The 2003 heat wave as an example of summers in a greenhouse climate? Observations and climate model simulations for Basel, Switzerland – Beniston & Diaz (2004) “The heat wave that affected many parts of Europe during the course of summer 2003 may be a harbinger of summers that could occur more regularly in a future climate, under enhanced greenhouse gas concentrations. Switzerland was not exempt from the 2003 heat wave and, indeed, the previous absolute maximum temperature record dating back to the middle of the 20th century was exceeded by over 2 °C. Regional climate simulations undertaken for the European region emphasize the fact that summers will become progressively as hot as the 2003 event, such that, in the latter part of the 21st century, it is likely to become the norm. On the basis of this study, the 2003 event should be considered as a “shape of things to come” and thereby prompt timely decision making in terms of appropriate adaptation and mitigation strategies.” Martin Beniston, Henry F. Diaz, Global and Planetary Change, Volume 44, Issues 1–4, December 2004, Pages 73–81, [Full text]

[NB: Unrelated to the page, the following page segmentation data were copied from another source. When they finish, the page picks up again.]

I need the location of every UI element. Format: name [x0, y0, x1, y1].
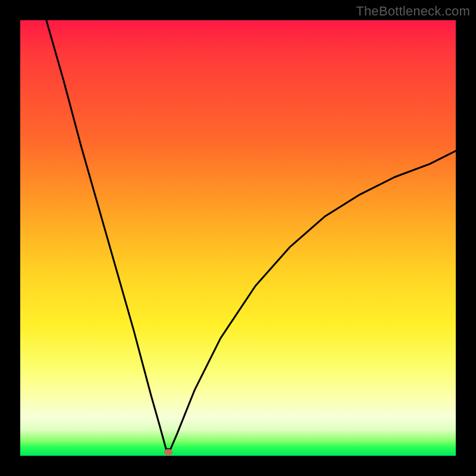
watermark-text: TheBottleneck.com [356, 4, 470, 19]
curve-svg [20, 20, 456, 456]
bottleneck-curve [46, 20, 456, 449]
plot-area [20, 20, 456, 456]
minimum-marker [164, 449, 173, 455]
chart-frame: TheBottleneck.com [0, 0, 476, 476]
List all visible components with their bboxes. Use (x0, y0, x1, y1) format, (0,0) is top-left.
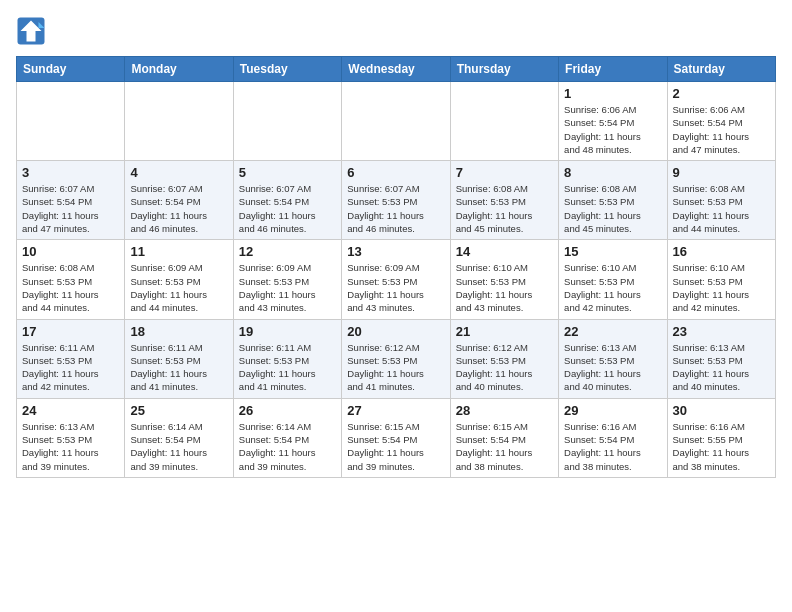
day-info: Sunrise: 6:08 AM Sunset: 5:53 PM Dayligh… (456, 182, 553, 235)
day-number: 24 (22, 403, 119, 418)
calendar-cell: 9Sunrise: 6:08 AM Sunset: 5:53 PM Daylig… (667, 161, 775, 240)
day-info: Sunrise: 6:13 AM Sunset: 5:53 PM Dayligh… (22, 420, 119, 473)
day-info: Sunrise: 6:10 AM Sunset: 5:53 PM Dayligh… (564, 261, 661, 314)
calendar-cell: 21Sunrise: 6:12 AM Sunset: 5:53 PM Dayli… (450, 319, 558, 398)
calendar-cell: 20Sunrise: 6:12 AM Sunset: 5:53 PM Dayli… (342, 319, 450, 398)
calendar-week-row: 24Sunrise: 6:13 AM Sunset: 5:53 PM Dayli… (17, 398, 776, 477)
day-info: Sunrise: 6:07 AM Sunset: 5:54 PM Dayligh… (130, 182, 227, 235)
calendar-cell: 26Sunrise: 6:14 AM Sunset: 5:54 PM Dayli… (233, 398, 341, 477)
calendar-cell: 17Sunrise: 6:11 AM Sunset: 5:53 PM Dayli… (17, 319, 125, 398)
calendar-cell: 12Sunrise: 6:09 AM Sunset: 5:53 PM Dayli… (233, 240, 341, 319)
day-info: Sunrise: 6:11 AM Sunset: 5:53 PM Dayligh… (22, 341, 119, 394)
weekday-header: Saturday (667, 57, 775, 82)
weekday-header: Friday (559, 57, 667, 82)
day-info: Sunrise: 6:08 AM Sunset: 5:53 PM Dayligh… (564, 182, 661, 235)
day-number: 29 (564, 403, 661, 418)
calendar-header-row: SundayMondayTuesdayWednesdayThursdayFrid… (17, 57, 776, 82)
calendar-cell: 28Sunrise: 6:15 AM Sunset: 5:54 PM Dayli… (450, 398, 558, 477)
day-info: Sunrise: 6:15 AM Sunset: 5:54 PM Dayligh… (456, 420, 553, 473)
calendar-cell: 23Sunrise: 6:13 AM Sunset: 5:53 PM Dayli… (667, 319, 775, 398)
calendar-cell: 30Sunrise: 6:16 AM Sunset: 5:55 PM Dayli… (667, 398, 775, 477)
day-number: 21 (456, 324, 553, 339)
day-info: Sunrise: 6:14 AM Sunset: 5:54 PM Dayligh… (130, 420, 227, 473)
day-info: Sunrise: 6:13 AM Sunset: 5:53 PM Dayligh… (564, 341, 661, 394)
day-number: 14 (456, 244, 553, 259)
calendar-table: SundayMondayTuesdayWednesdayThursdayFrid… (16, 56, 776, 478)
day-number: 13 (347, 244, 444, 259)
calendar-cell: 3Sunrise: 6:07 AM Sunset: 5:54 PM Daylig… (17, 161, 125, 240)
weekday-header: Tuesday (233, 57, 341, 82)
day-number: 22 (564, 324, 661, 339)
day-number: 7 (456, 165, 553, 180)
weekday-header: Monday (125, 57, 233, 82)
day-number: 10 (22, 244, 119, 259)
day-info: Sunrise: 6:09 AM Sunset: 5:53 PM Dayligh… (239, 261, 336, 314)
calendar-cell: 7Sunrise: 6:08 AM Sunset: 5:53 PM Daylig… (450, 161, 558, 240)
day-info: Sunrise: 6:16 AM Sunset: 5:55 PM Dayligh… (673, 420, 770, 473)
calendar-cell: 5Sunrise: 6:07 AM Sunset: 5:54 PM Daylig… (233, 161, 341, 240)
calendar-cell: 22Sunrise: 6:13 AM Sunset: 5:53 PM Dayli… (559, 319, 667, 398)
day-number: 28 (456, 403, 553, 418)
calendar-cell: 27Sunrise: 6:15 AM Sunset: 5:54 PM Dayli… (342, 398, 450, 477)
calendar-cell: 1Sunrise: 6:06 AM Sunset: 5:54 PM Daylig… (559, 82, 667, 161)
calendar-cell: 19Sunrise: 6:11 AM Sunset: 5:53 PM Dayli… (233, 319, 341, 398)
day-number: 16 (673, 244, 770, 259)
day-info: Sunrise: 6:10 AM Sunset: 5:53 PM Dayligh… (673, 261, 770, 314)
calendar-week-row: 1Sunrise: 6:06 AM Sunset: 5:54 PM Daylig… (17, 82, 776, 161)
day-number: 23 (673, 324, 770, 339)
day-info: Sunrise: 6:07 AM Sunset: 5:53 PM Dayligh… (347, 182, 444, 235)
day-number: 12 (239, 244, 336, 259)
weekday-header: Sunday (17, 57, 125, 82)
calendar-cell (233, 82, 341, 161)
day-info: Sunrise: 6:16 AM Sunset: 5:54 PM Dayligh… (564, 420, 661, 473)
day-number: 25 (130, 403, 227, 418)
day-info: Sunrise: 6:08 AM Sunset: 5:53 PM Dayligh… (673, 182, 770, 235)
calendar-cell: 13Sunrise: 6:09 AM Sunset: 5:53 PM Dayli… (342, 240, 450, 319)
day-info: Sunrise: 6:09 AM Sunset: 5:53 PM Dayligh… (347, 261, 444, 314)
day-info: Sunrise: 6:11 AM Sunset: 5:53 PM Dayligh… (239, 341, 336, 394)
calendar-cell: 29Sunrise: 6:16 AM Sunset: 5:54 PM Dayli… (559, 398, 667, 477)
day-info: Sunrise: 6:06 AM Sunset: 5:54 PM Dayligh… (564, 103, 661, 156)
day-number: 15 (564, 244, 661, 259)
day-info: Sunrise: 6:14 AM Sunset: 5:54 PM Dayligh… (239, 420, 336, 473)
calendar-cell: 2Sunrise: 6:06 AM Sunset: 5:54 PM Daylig… (667, 82, 775, 161)
day-info: Sunrise: 6:12 AM Sunset: 5:53 PM Dayligh… (456, 341, 553, 394)
day-number: 2 (673, 86, 770, 101)
day-info: Sunrise: 6:15 AM Sunset: 5:54 PM Dayligh… (347, 420, 444, 473)
day-info: Sunrise: 6:06 AM Sunset: 5:54 PM Dayligh… (673, 103, 770, 156)
logo (16, 16, 50, 46)
calendar-week-row: 3Sunrise: 6:07 AM Sunset: 5:54 PM Daylig… (17, 161, 776, 240)
day-info: Sunrise: 6:07 AM Sunset: 5:54 PM Dayligh… (22, 182, 119, 235)
day-number: 4 (130, 165, 227, 180)
calendar-cell (450, 82, 558, 161)
calendar-cell: 24Sunrise: 6:13 AM Sunset: 5:53 PM Dayli… (17, 398, 125, 477)
day-number: 9 (673, 165, 770, 180)
calendar-cell: 25Sunrise: 6:14 AM Sunset: 5:54 PM Dayli… (125, 398, 233, 477)
calendar-week-row: 10Sunrise: 6:08 AM Sunset: 5:53 PM Dayli… (17, 240, 776, 319)
calendar-cell: 18Sunrise: 6:11 AM Sunset: 5:53 PM Dayli… (125, 319, 233, 398)
calendar-cell: 4Sunrise: 6:07 AM Sunset: 5:54 PM Daylig… (125, 161, 233, 240)
calendar-cell (17, 82, 125, 161)
calendar-cell (342, 82, 450, 161)
day-number: 1 (564, 86, 661, 101)
calendar-cell: 11Sunrise: 6:09 AM Sunset: 5:53 PM Dayli… (125, 240, 233, 319)
calendar-week-row: 17Sunrise: 6:11 AM Sunset: 5:53 PM Dayli… (17, 319, 776, 398)
day-info: Sunrise: 6:07 AM Sunset: 5:54 PM Dayligh… (239, 182, 336, 235)
day-info: Sunrise: 6:08 AM Sunset: 5:53 PM Dayligh… (22, 261, 119, 314)
day-number: 27 (347, 403, 444, 418)
day-number: 5 (239, 165, 336, 180)
weekday-header: Wednesday (342, 57, 450, 82)
calendar-cell: 8Sunrise: 6:08 AM Sunset: 5:53 PM Daylig… (559, 161, 667, 240)
calendar-cell: 6Sunrise: 6:07 AM Sunset: 5:53 PM Daylig… (342, 161, 450, 240)
day-info: Sunrise: 6:09 AM Sunset: 5:53 PM Dayligh… (130, 261, 227, 314)
day-info: Sunrise: 6:10 AM Sunset: 5:53 PM Dayligh… (456, 261, 553, 314)
weekday-header: Thursday (450, 57, 558, 82)
day-number: 19 (239, 324, 336, 339)
day-number: 3 (22, 165, 119, 180)
day-number: 8 (564, 165, 661, 180)
calendar-cell: 10Sunrise: 6:08 AM Sunset: 5:53 PM Dayli… (17, 240, 125, 319)
logo-icon (16, 16, 46, 46)
day-number: 6 (347, 165, 444, 180)
day-info: Sunrise: 6:11 AM Sunset: 5:53 PM Dayligh… (130, 341, 227, 394)
day-number: 11 (130, 244, 227, 259)
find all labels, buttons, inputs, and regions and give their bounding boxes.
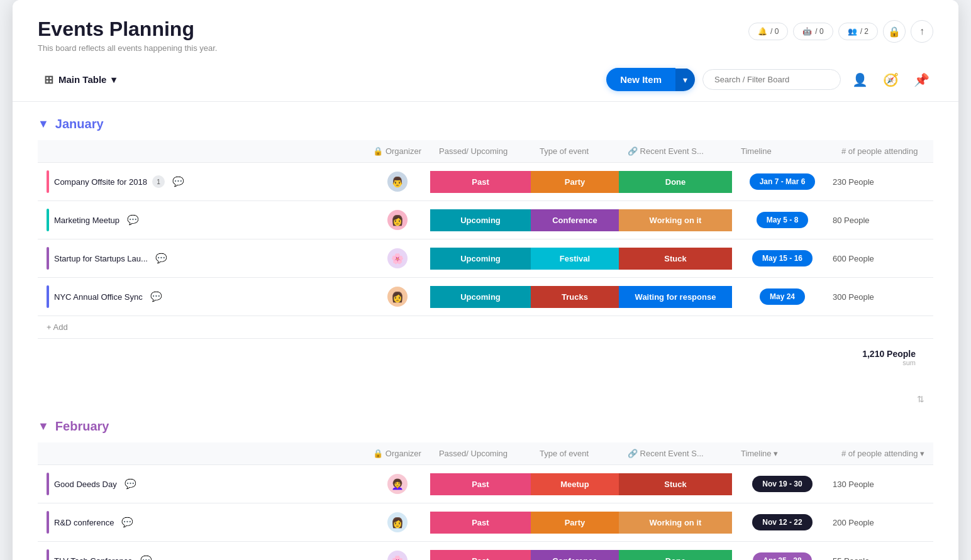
people-cell: 300 People [833, 278, 933, 316]
comment-icon[interactable]: 💬 [150, 291, 162, 302]
chevron-down-icon: ▾ [683, 75, 687, 85]
type-cell: Party [531, 503, 619, 542]
table-name: Main Table [58, 74, 106, 85]
row-color-bar [47, 170, 49, 193]
type-badge: Meetup [531, 473, 619, 495]
group-january: ▼ January 🔒 Organizer Passed/ Upcoming T… [38, 117, 933, 374]
event-status-cell: Stuck [619, 239, 732, 278]
february-chevron[interactable]: ▼ [38, 420, 49, 433]
new-item-button[interactable]: New Item [606, 68, 675, 91]
search-input[interactable] [702, 69, 841, 90]
organizer-cell: 👩‍🦱 [364, 465, 430, 503]
sort-arrow-icon: ▾ [774, 449, 778, 458]
comment-icon[interactable]: 💬 [127, 214, 139, 226]
feb-th-people: # of people attending ▾ [833, 442, 933, 465]
group-february-header: ▼ February [38, 419, 933, 434]
january-sum-label: sum [862, 359, 916, 366]
notifications-btn[interactable]: 🔔 / 0 [748, 23, 788, 40]
lock-icon: 🔒 [888, 26, 901, 38]
row-color-bar [47, 209, 49, 231]
january-title: January [55, 117, 104, 131]
feb-th-recent-event-status: 🔗 Recent Event S... [619, 442, 732, 465]
passed-upcoming-cell: Upcoming [430, 278, 531, 316]
type-cell: Festival [531, 239, 619, 278]
comment-icon[interactable]: 💬 [121, 517, 133, 528]
table-selector[interactable]: ⊞ Main Table ▾ [38, 69, 123, 91]
person-icon-btn[interactable]: 👤 [848, 70, 872, 90]
th-timeline: Timeline [732, 140, 833, 163]
upload-icon: ↑ [919, 26, 924, 37]
th-recent-event-status: 🔗 Recent Event S... [619, 140, 732, 163]
comment-icon[interactable]: 💬 [125, 478, 136, 490]
invite-btn[interactable]: 👥 / 2 [838, 23, 878, 40]
people-cell: 55 People [833, 542, 933, 561]
pin-icon: 📌 [914, 73, 929, 87]
row-name-cell: Startup for Startups Lau... 💬 [38, 239, 364, 278]
robot-icon: 🤖 [802, 27, 812, 36]
timeline-badge: May 24 [760, 288, 805, 305]
row-color-bar [47, 247, 49, 270]
table-row: R&D conference 💬 👩 Past Party Working on… [38, 503, 933, 542]
th-type-of-event: Type of event [531, 140, 619, 163]
header: Events Planning This board reflects all … [13, 0, 958, 58]
th-people: # of people attending [833, 140, 933, 163]
passed-upcoming-badge: Past [430, 171, 531, 193]
row-name-cell: Marketing Meetup 💬 [38, 201, 364, 239]
row-name-cell: Good Deeds Day 💬 [38, 465, 364, 503]
type-cell: Meetup [531, 465, 619, 503]
table-row: Good Deeds Day 💬 👩‍🦱 Past Meetup Stuck N… [38, 465, 933, 503]
people-cell: 200 People [833, 503, 933, 542]
passed-upcoming-cell: Past [430, 163, 531, 201]
type-badge: Conference [531, 550, 619, 561]
row-color-bar [47, 473, 49, 495]
new-item-dropdown-button[interactable]: ▾ [675, 69, 695, 91]
type-cell: Party [531, 163, 619, 201]
event-status-badge: Working on it [619, 209, 732, 231]
timeline-cell: Nov 19 - 30 [732, 465, 833, 503]
resize-handle[interactable]: ⇅ [917, 394, 924, 404]
notifications-count: / 0 [770, 27, 779, 36]
compass-icon-btn[interactable]: 🧭 [879, 70, 902, 90]
table-row: NYC Annual Office Sync 💬 👩 Upcoming Truc… [38, 278, 933, 316]
row-color-bar [47, 549, 49, 560]
organizer-cell: 🌸 [364, 239, 430, 278]
link-th-icon: 🔗 [628, 146, 638, 156]
event-status-badge: Stuck [619, 248, 732, 270]
comment-icon[interactable]: 💬 [140, 555, 152, 560]
comment-icon[interactable]: 💬 [155, 253, 167, 264]
january-chevron[interactable]: ▼ [38, 118, 49, 131]
row-name-text: R&D conference [54, 518, 114, 527]
comment-icon[interactable]: 💬 [172, 176, 184, 187]
people-cell: 80 People [833, 201, 933, 239]
passed-upcoming-badge: Upcoming [430, 286, 531, 308]
type-badge: Trucks [531, 286, 619, 308]
th-name [38, 140, 364, 163]
board-title: Events Planning [38, 18, 217, 41]
invite-count: / 2 [860, 27, 868, 36]
automations-btn[interactable]: 🤖 / 0 [793, 23, 833, 40]
row-name-cell: TLV Tech Conference 💬 [38, 542, 364, 561]
event-status-cell: Working on it [619, 201, 732, 239]
event-status-cell: Waiting for response [619, 278, 732, 316]
passed-upcoming-badge: Past [430, 473, 531, 495]
feb-th-timeline: Timeline ▾ [732, 442, 833, 465]
lock-btn[interactable]: 🔒 [883, 20, 906, 43]
feb-th-type-of-event: Type of event [531, 442, 619, 465]
timeline-badge: Jan 7 - Mar 6 [750, 173, 816, 190]
timeline-badge: Nov 19 - 30 [752, 476, 812, 492]
table-row: Startup for Startups Lau... 💬 🌸 Upcoming… [38, 239, 933, 278]
passed-upcoming-badge: Past [430, 512, 531, 534]
people-cell: 130 People [833, 465, 933, 503]
pin-icon-btn[interactable]: 📌 [910, 70, 933, 90]
event-status-cell: Done [619, 163, 732, 201]
event-status-badge: Waiting for response [619, 286, 732, 308]
upload-btn[interactable]: ↑ [911, 20, 933, 43]
organizer-cell: 👩 [364, 278, 430, 316]
feb-lock-th-icon: 🔒 [373, 449, 383, 458]
board-subtitle: This board reflects all events happening… [38, 43, 217, 53]
timeline-cell: Jan 7 - Mar 6 [732, 163, 833, 201]
organizer-cell: 🌸 [364, 542, 430, 561]
passed-upcoming-cell: Upcoming [430, 239, 531, 278]
january-add-row[interactable]: + Add [38, 316, 933, 338]
organizer-cell: 👩 [364, 201, 430, 239]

The 2003 heat wave in Europe: A shape of things to come? An analysis based on Swiss climatological data and model simulations – Beniston (2004) “The 2003 heat wave that affected much of Europe from June to September bears a close resemblance to what many regional climate models are projecting for summers in the latter part of the 21st century. Model results suggest that under enhanced atmospheric greenhouse-gas concentrations, summer temperatures are likely to increase by over 4°C on average, with a corresponding increase in the frequency of severe heat waves. Statistical features of the 2003 heat wave for the Swiss site of Basel are investigated and compared to both past, 20th century events and possible future extreme temperatures based on model simulations of climatic change. For many purposes, the 2003 event can be used as an analog of future summers in coming decades in climate impacts and policy studies.” Beniston, M. (2004), The 2003 heat wave in Europe: A shape of things to come? An analysis based on Swiss climatological data and model simulations, Geophys. Res. Lett., 31, L02202, doi:10.1029/2003GL018857. [Full text]

Mortality in 13 French Cities During the August 2003 Heat Wave – Vandentorren et al. (2004) “We observed the daily trend in mortality rates during the 2003 heat wave in 13 of France’s largest cities. Mortality data were collected from July 25 to September 15 each year from 1999 through 2003. The conjunction of a maximum temperature of 35°C and a minimum temperature of 20°C was exceptional in 7 cities. An excess mortality rate was observed in the 13 towns, with disparities from +4% (Lille) to +142% (Paris).” Stéphanie Vandentorren, Florence Suzan, Sylvia Medina, Mathilde Pascal, Adeline Maulpoix, Jean-Claude Cohen, and Martine Ledrans Mortality in 13 French Cities During the August 2003 Heat Wave. American Journal of Public Health: September 2004, Vol. 94, No. 9, pp. 1518-1520, doi: 10.2105/AJPH.94.9.1518. [Full text]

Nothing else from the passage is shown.